**THE PROBLEM:** How many of the lines below have the word "карточек" in them? The answer is that number and nothing more.

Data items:
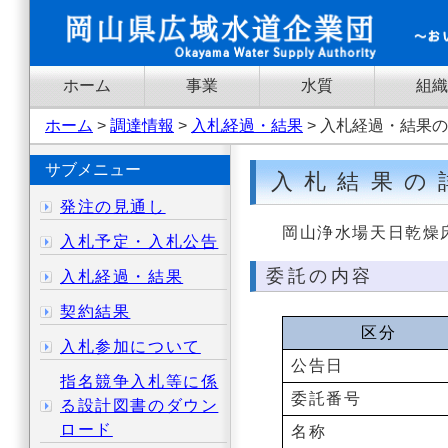
ホーム
事業
水質
組織
ホーム
>
調達情報
>
入札経過・結果
> 入札経過・結果
サブメニュー
入札結果の
発注の見通し
岡山浄水場天日乾燥
入札予定・入札公告
委託の内容
入札経過・結果
契約結果
区分
入札参加について
公告日
指名競争入札等に係
委託番号
る設計図書のダウン
ロード
名称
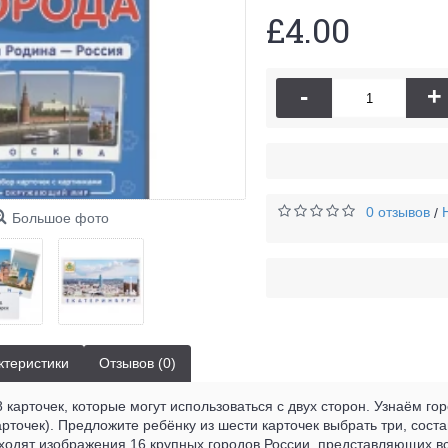
£4.00
-
+
0 отзывов
/
Большое фото
ктеристики
Отзывов (0)
8 карточек, которые могут использоваться с двух сторон. Узнаём г
арточек). Предложите ребёнку из шести карточек выбрать три, соста
входят изображения 16 крупных городов России, представляющих 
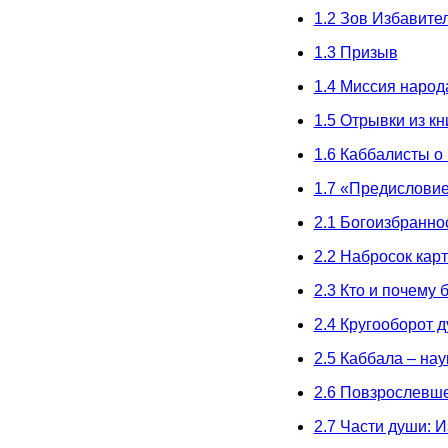
1.2 Зов Избавите
1.3 Призыв
1.4 Миссия народ
1.5 Отрывки из к
1.6 Каббалисты о
1.7 «Предисловие
2.1 Богоизбранно
2.2 Набросок кар
2.3 Кто и почему
2.4 Кругооборот 
2.5 Каббала – нау
2.6 Повзрослевше
2.7 Части души: 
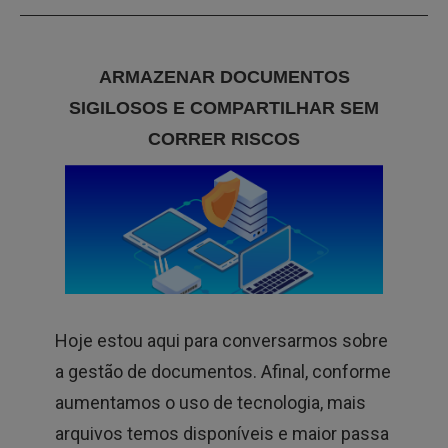
ARMAZENAR DOCUMENTOS
SIGILOSOS E COMPARTILHAR SEM
CORRER RISCOS
Hoje estou aqui para conversarmos sobre
a gestão de documentos. Afinal, conforme
aumentamos o uso de tecnologia, mais
arquivos temos disponíveis e maior passa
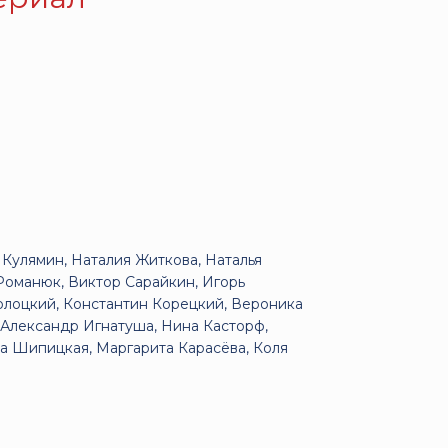
Кулямин, Наталия Житкова, Наталья
Романюк, Виктор Сарайкин, Игорь
волоцкий, Константин Корецкий, Вероника
 Александр Игнатуша, Нина Касторф,
на Шипицкая, Маргарита Карасёва, Коля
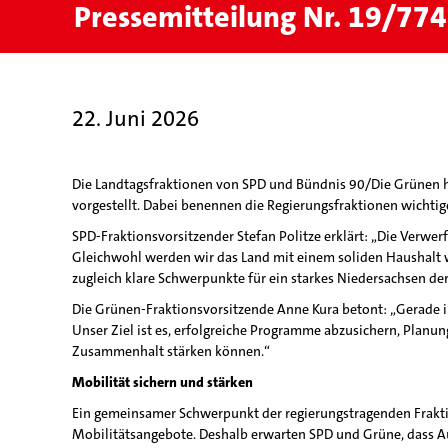
Pressemitteilung Nr. 19/774
22. Juni 2026
Die Landtagsfraktionen von SPD und Bündnis 90/Die Grünen 
vorgestellt. Dabei benennen die Regierungsfraktionen wichtig
SPD-Fraktionsvorsitzender Stefan Politze erklärt: „Die Verw
Gleichwohl werden wir das Land mit einem soliden Haushalt w
zugleich klare Schwerpunkte für ein starkes Niedersachsen der
Die Grünen-Fraktionsvorsitzende Anne Kura betont: „Gerade i
Unser Ziel ist es, erfolgreiche Programme abzusichern, Planun
Zusammenhalt stärken können.“
Mobilität sichern und stärken
Ein gemeinsamer Schwerpunkt der regierungstragenden Fraktion
Mobilitätsangebote. Deshalb erwarten SPD und Grüne, dass A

**WRITTEN REPLY:** 2